**What the task requires**
When you write out the listing, keep every character and omit the pictures.

**Dataset records**
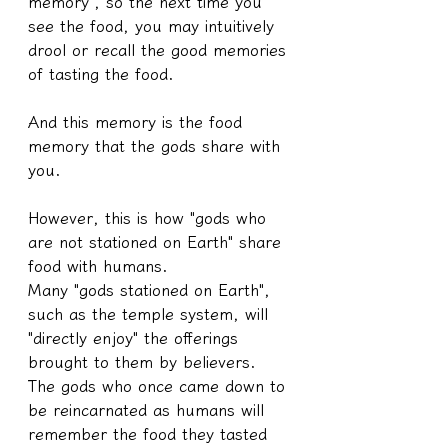
memory", so the next time you 
see the food, you may intuitively 
drool or recall the good memories 
of tasting the food.
And this memory is the food 
memory that the gods share with 
you.
However, this is how "gods who 
are not stationed on Earth" share 
food with humans.
Many "gods stationed on Earth", 
such as the temple system, will 
"directly enjoy" the offerings 
brought to them by believers.
The gods who once came down to 
be reincarnated as humans will 
remember the food they tasted 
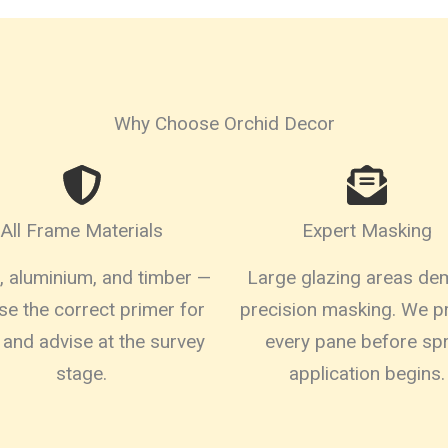
Why Choose Orchid Decor
All Frame Materials
Expert Masking
 aluminium, and timber —
Large glazing areas d
se the correct primer for
precision masking. We p
 and advise at the survey
every pane before sp
stage.
application begins.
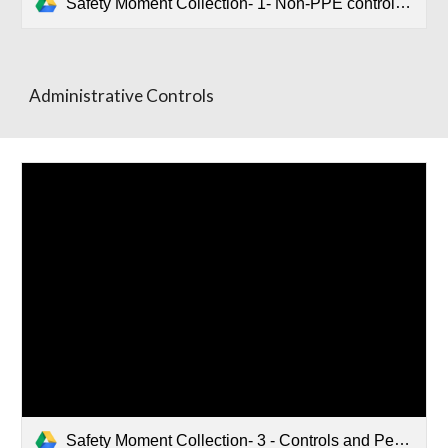
Safety Moment Collection- 1- Non-PPE controls.pptx
Administrative Controls
Safety Moment Collection- 3 - Controls and Personal Protective Equiptment.pptx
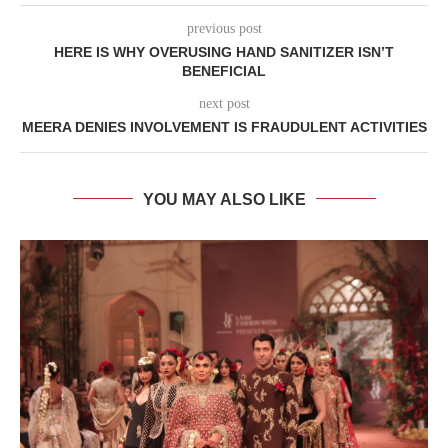
previous post
HERE IS WHY OVERUSING HAND SANITIZER ISN’T
BENEFICIAL
next post
MEERA DENIES INVOLVEMENT IS FRAUDULENT ACTIVITIES
YOU MAY ALSO LIKE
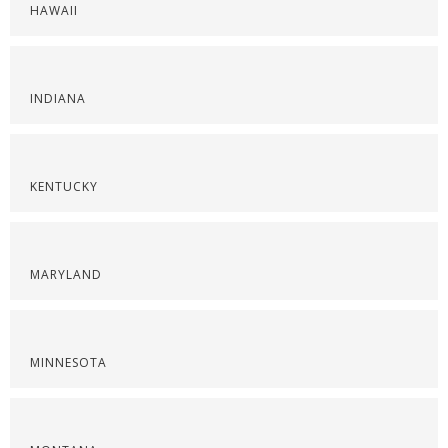
HAWAII
INDIANA
KENTUCKY
MARYLAND
MINNESOTA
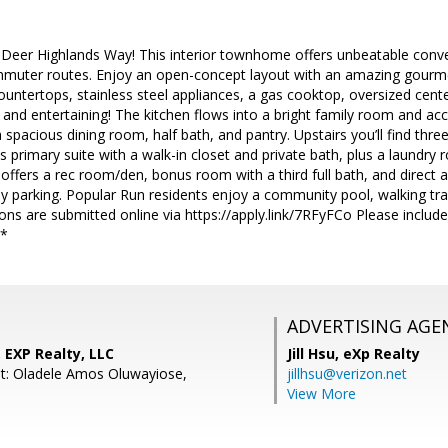
eer Highlands Way! This interior townhome offers unbeatable conv
muter routes. Enjoy an open-concept layout with an amazing gourmet
countertops, stainless steel appliances, a gas cooktop, oversized cent
 and entertaining! The kitchen flows into a bright family room and ac
 a spacious dining room, half bath, and pantry. Upstairs you’ll find th
s primary suite with a walk-in closet and private bath, plus a laundr
l offers a rec room/den, bonus room with a third full bath, and direct 
 parking. Popular Run residents enjoy a community pool, walking trail
ions are submitted online via https://apply.link/7RFyFCo Please inclu
**
ADVERTISING AGE
 EXP Realty, LLC
Jill Hsu,
eXp Realty
t: Oladele Amos Oluwayiose,
jillhsu@verizon.net
View More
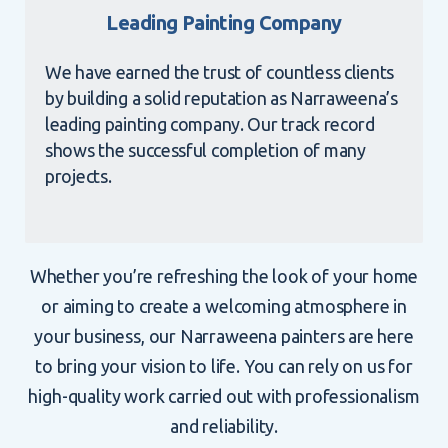
Leading Painting Company
We have earned the trust of countless clients
by building a solid reputation as Narraweena’s
leading painting company. Our track record
shows the successful completion of many
projects.
Whether you’re refreshing the look of your home
or aiming to create a welcoming atmosphere in
your business, our Narraweena painters are here
to bring your vision to life. You can rely on us for
high-quality work carried out with professionalism
and reliability.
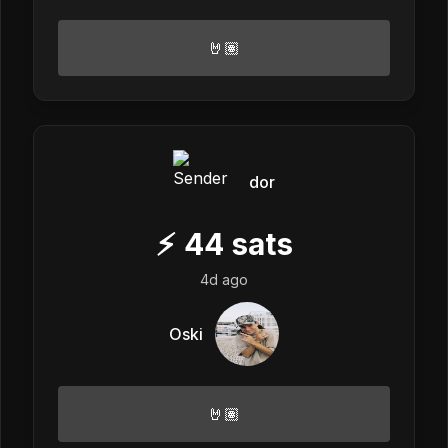
🤘🏽
dor
⚡
44
sats
4d ago
Oski
🤘🏽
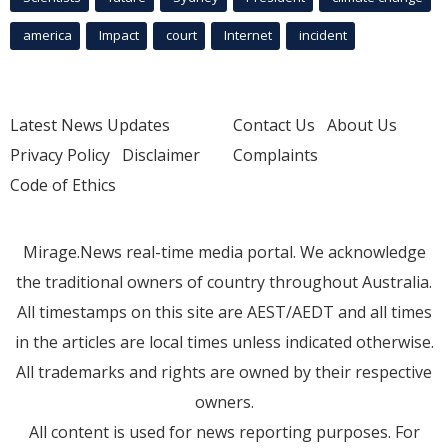
america
Impact
court
Internet
incident
Latest News Updates
Contact Us
About Us
Privacy Policy
Disclaimer
Complaints
Code of Ethics
Mirage.News real-time media portal. We acknowledge
the traditional owners of country throughout Australia.
All timestamps on this site are AEST/AEDT and all times
in the articles are local times unless indicated otherwise.
All trademarks and rights are owned by their respective
owners.
All content is used for news reporting purposes. For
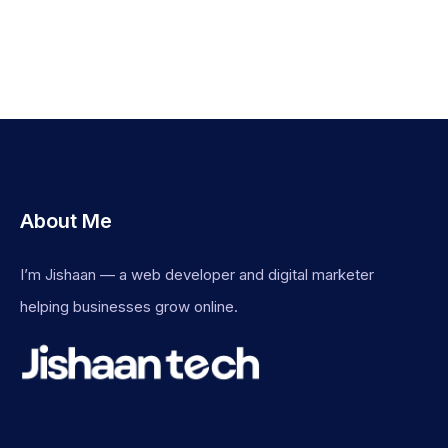
About Me
I’m Jishaan — a web developer and digital marketer
helping businesses grow online.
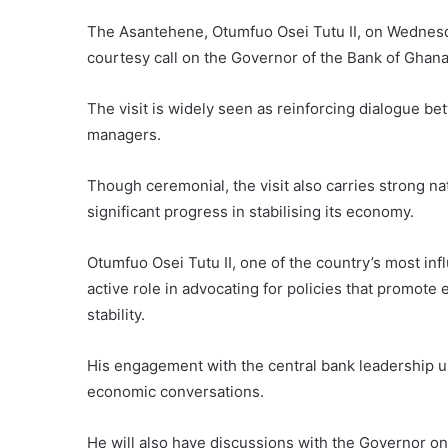
The Asantehene, Otumfuo Osei Tutu II, on Wednesda
courtesy call on the Governor of the Bank of Ghan
The visit is widely seen as reinforcing dialogue b
managers.
Though ceremonial, the visit also carries strong n
significant progress in stabilising its economy.
Otumfuo Osei Tutu II, one of the country’s most infl
active role in advocating for policies that promot
stability.
His engagement with the central bank leadership un
economic conversations.
He will also have discussions with the Governor on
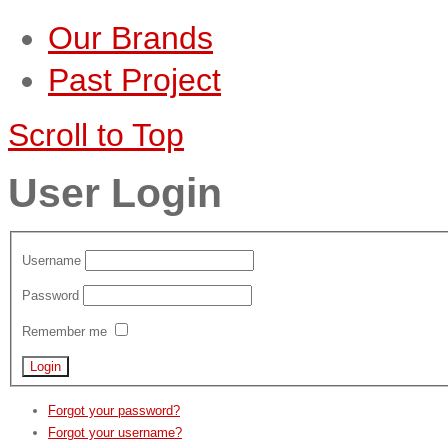
Our Brands
Past Project
Scroll to Top
User Login
Username
Password
Remember me
Forgot your password?
Forgot your username?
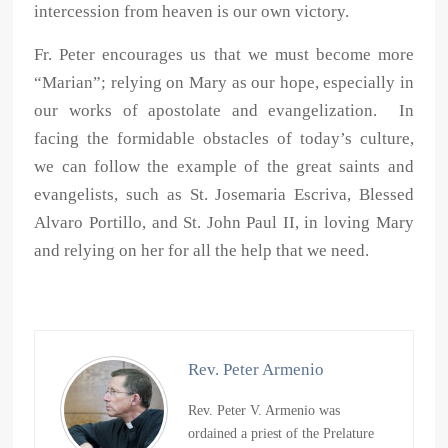
intercession from heaven is our own victory.
Fr. Peter encourages us that we must become more
“Marian”; relying on Mary as our hope, especially in
our works of apostolate and evangelization. In
facing the formidable obstacles of today’s culture,
we can follow the example of the great saints and
evangelists, such as St. Josemaria Escriva, Blessed
Alvaro Portillo, and St. John Paul II, in loving Mary
and relying on her for all the help that we need.
Rev. Peter Armenio
Rev. Peter V. Armenio was
ordained a priest of the Prelature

**Written answer**
memory", so the next time you 
see the food, you may intuitively 
drool or recall the good memories 
of tasting the food.
And this memory is the food 
memory that the gods share with 
you.
However, this is how "gods who 
are not stationed on Earth" share 
food with humans.
Many "gods stationed on Earth", 
such as the temple system, will 
"directly enjoy" the offerings 
brought to them by believers.
The gods who once came down to 
be reincarnated as humans will 
remember the food they tasted 
Why Choose Orchid Decor
All Frame Materials
Expert Masking
 aluminium, and timber —
Large glazing areas d
se the correct primer for
precision masking. We p
 and advise at the survey
every pane before sp
stage.
application begins.
Safety Moment Collection- 1- Non-PPE controls.pptx
Administrative Controls
Safety Moment Collection- 3 - Controls and Personal Protective Equiptment.pptx
previous post
HERE IS WHY OVERUSING HAND SANITIZER ISN’T
BENEFICIAL
next post
MEERA DENIES INVOLVEMENT IS FRAUDULENT ACTIVITIES
YOU MAY ALSO LIKE
HAWAII
INDIANA
KENTUCKY
MARYLAND
MINNESOTA
eer Highlands Way! This interior townhome offers unbeatable conv
muter routes. Enjoy an open-concept layout with an amazing gourmet
countertops, stainless steel appliances, a gas cooktop, oversized cent
 and entertaining! The kitchen flows into a bright family room and ac
 a spacious dining room, half bath, and pantry. Upstairs you’ll find th
s primary suite with a walk-in closet and private bath, plus a laundr
l offers a rec room/den, bonus room with a third full bath, and direct 
 parking. Popular Run residents enjoy a community pool, walking trail
ions are submitted online via https://apply.link/7RFyFCo Please inclu
**
ADVERTISING AGE
 EXP Realty, LLC
Jill Hsu,
eXp Realty
t: Oladele Amos Oluwayiose,
jillhsu@verizon.net
View More
Leading Painting Company
We have earned the trust of countless clients
by building a solid reputation as Narraweena’s
leading painting company. Our track record
shows the successful completion of many
projects.
Whether you’re refreshing the look of your home
or aiming to create a welcoming atmosphere in
your business, our Narraweena painters are here
to bring your vision to life. You can rely on us for
high-quality work carried out with professionalism
and reliability.
🤘🏽
dor
⚡
44
sats
4d ago
Oski
🤘🏽
america
Impact
court
Internet
incident
Latest News Updates
Contact Us
About Us
Privacy Policy
Disclaimer
Complaints
Code of Ethics
Mirage.News real-time media portal. We acknowledge
the traditional owners of country throughout Australia.
All timestamps on this site are AEST/AEDT and all times
in the articles are local times unless indicated otherwise.
All trademarks and rights are owned by their respective
owners.
All content is used for news reporting purposes. For
About Me
I’m Jishaan — a web developer and digital marketer
helping businesses grow online.
The Asantehene, Otumfuo Osei Tutu II, on Wednesda
courtesy call on the Governor of the Bank of Ghan
The visit is widely seen as reinforcing dialogue b
managers.
Though ceremonial, the visit also carries strong n
significant progress in stabilising its economy.
Otumfuo Osei Tutu II, one of the country’s most infl
active role in advocating for policies that promot
stability.
His engagement with the central bank leadership un
economic conversations.
He will also have discussions with the Governor on
Our Brands
Past Project
Scroll to Top
User Login
Username
Password
Remember me
Forgot your password?
Forgot your username?
intercession from heaven is our own victory.
Fr. Peter encourages us that we must become more
“Marian”; relying on Mary as our hope, especially in
our works of apostolate and evangelization. In
facing the formidable obstacles of today’s culture,
we can follow the example of the great saints and
evangelists, such as St. Josemaria Escriva, Blessed
Alvaro Portillo, and St. John Paul II, in loving Mary
and relying on her for all the help that we need.
Rev. Peter Armenio
Rev. Peter V. Armenio was
ordained a priest of the Prelature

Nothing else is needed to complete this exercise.